The essence of mortgage fraud is an allegation that the accused lied on their mortgage application. The lie or misrepresentation has to be material, and can include withholding information from the bank or other institution that is reviewing the application. Because the lie is alleged to have been made for financial motives, and a way to obtain money, mortgage fraud cases almost always include grand theft charges (California Penal Code section 487a). This is punishable by a three-year sentence per violation.
There are common fact patterns in mortgage fraud cases, and the charges described above include two of them. One is that a straw buyer was used. When the bank is unlikely to accept the application of a buyer, oftentimes because of a bad or incomplete credit history, a different person (the straw man or woman) is named on the application.
This case also includes allegations that the purchase price of the house was inflated.
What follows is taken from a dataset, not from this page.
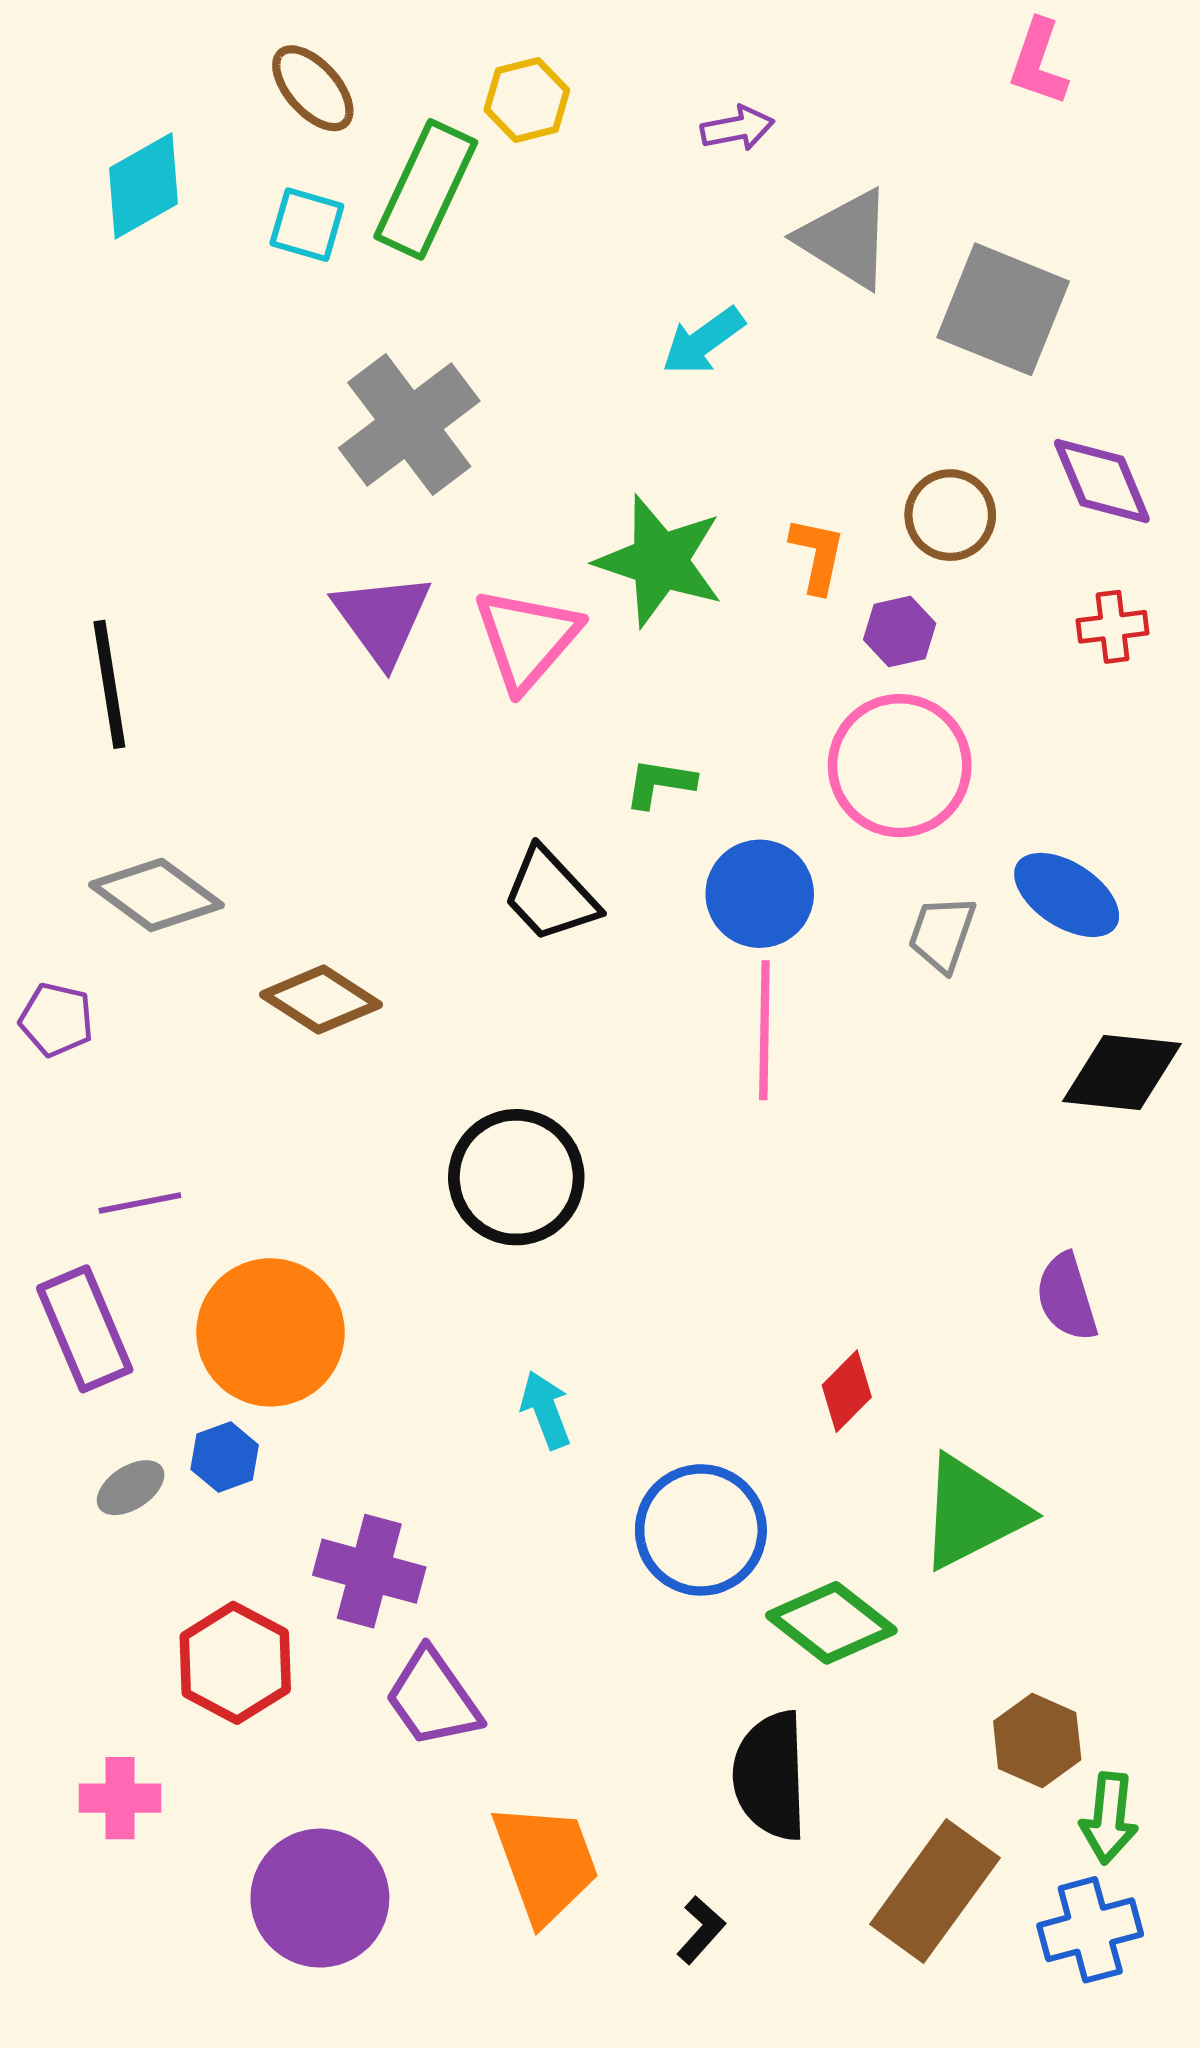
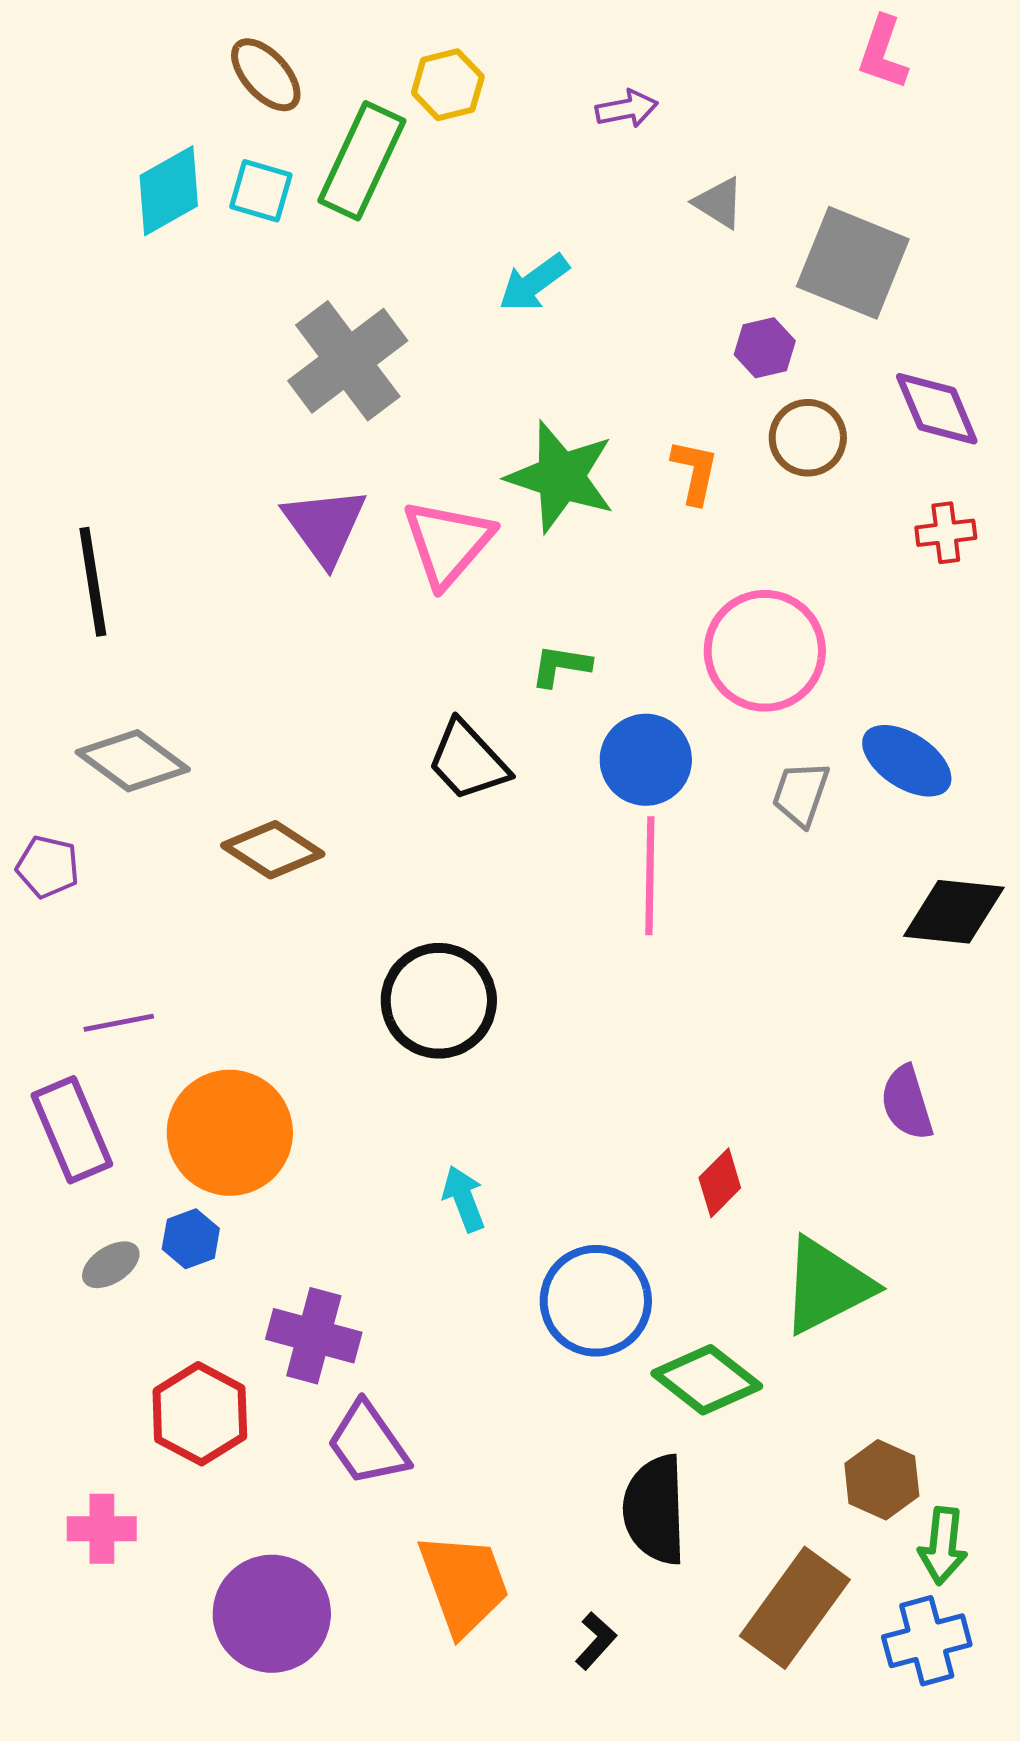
cyan diamond: (143, 186) -> (169, 191), moved
gray triangle: (846, 239) -> (719, 203), size x0.6
cyan arrow: (703, 341) -> (534, 283), moved
purple hexagon: (900, 632) -> (765, 348), moved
This is where the straw (and potentially others) resell the property at successively higher prices.
In addition to grand theft, mortgage fraud cases can involve the following charges: identity theft, forgery, recording a false or fraudulent financial instrument, as well as notary fraud and escrow theft.
Given the number of people who were arrested, this case also involves conspiracy charges. It won’t be surprising, therefore, if prosecutors consider using the testimony of “smaller fish” in an effort to build a stronger case against the perceived leaders of the conspiracy.
This case is a good example of how mortgage fraud cases are much more complicated than they first appear.